Betweenwhiles
The limbo of waiting-for-death has been followed by limbo of waiting-to-hear-when-the-funeral-will-be. Big Brother's body has to be repatriated which explains the delay. When the news comes Granny will have to leap to her laptop to buy a ticket, thereby adding to her carbon footprint - yet again - but what can she do about that? Apart from moving back to England for good, not such a simple move just now, with the island economy slowing down, a high unemployment rate, all new tourist development stalled (good) and barely a house selling anywhere - mortgages not currently on offer. (Bad)
Beloved, always proactive in such areas (a bit too proactive in Granny's view) is leaping into action. Though Granny is happy to leave it to him - the only kinds of financial activity she wants are those that involve large sums of money turning up in her account with no input whatever from her, except of the literary kind -some hope- she wishes sometimes he wasn't quite so proactive. She can't keep up.

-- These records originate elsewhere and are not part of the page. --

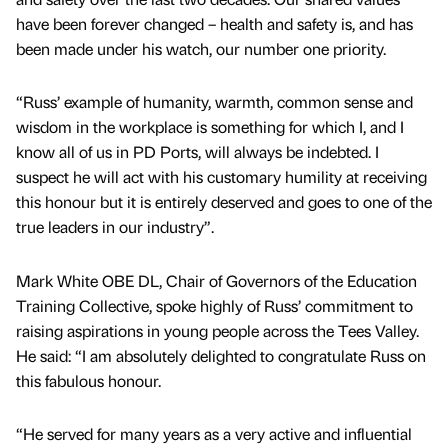
have been forever changed – health and safety is, and has
been made under his watch, our number one priority.
“Russ’ example of humanity, warmth, common sense and
wisdom in the workplace is something for which I, and I
know all of us in PD Ports, will always be indebted. I
suspect he will act with his customary humility at receiving
this honour but it is entirely deserved and goes to one of the
true leaders in our industry”.
Mark White OBE DL, Chair of Governors of the Education
Training Collective, spoke highly of Russ’ commitment to
raising aspirations in young people across the Tees Valley.
He said: “I am absolutely delighted to congratulate Russ on
this fabulous honour.
“He served for many years as a very active and influential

'Beloved, didn't we agree we'd do x only if all else fails?' she asks plaintively as he outlines how not only x is being set up, is almost arranged but y is following on fast: as he threatens to rearrange her tax status in ways that if he's not very careful will end up in her being taxed both in Spain and the UK. 'I've explained it all,' he says crossly, 'Sometimes I think you must be stupid,' 'Of course I am,' says Granny, 'when you are galloping ahead like this.' But she might as well save her breath. He's proposing other manoeuvres now - ones affecting her less directly - that involve him moving money round accounts, so making it unnecessary to change sums from one currency to another, given that the pound appears to be in free fall against the euro. The problem is that these days, because of terrorism, even such relatively innocent operations are picked up and can give authorities the wrong idea - that you are avoiding tax or much worse. Such activities are fine, she points out, if you're a large corporation that can afford large numbers of cunning lawyers and accountants to get them around all sorts of things meaning that they end up paying ridiculously small amounts of tax relative to their worth. (Attend to this Gordon. NOW. But of course you're too chicken, you won't.) But certainly not worth the hassle for Mr-and- Mrs-Small Accounts-in- two-different-countries which is where Granny and Beloved are at. Big sigh. Granny hates to deflate Beloved's enthusiasm. But.
To think people make careers - and fortunes - out of playing with money. Oh how BORING. No wonder Granny is not rich, nor ever will be - nor Beloved for that matter, for all his efforts - she's not sure financial sleight-of-hand is one of his talents; she might love him less if it was. Pause here: by the sound of it Beloved is about to leap into her room with yet another burst of ideas and sheaf of papers. Granny would rather do the crossword herself. Not that it's profitable in any respect, socially, financially, culturally. Never mind. She enjoys it. As she also enjoys reading detective stories, which she is off to do now, a French policier in this case, translated into Spanish, which does at least add to her Spanish vocabulary. Noone is going to employ her to manage hedge funds are they? Good.
Besides, there aren't any hedges on Lanzarote; merely stone walls. What could any accountant do with them, she wonders?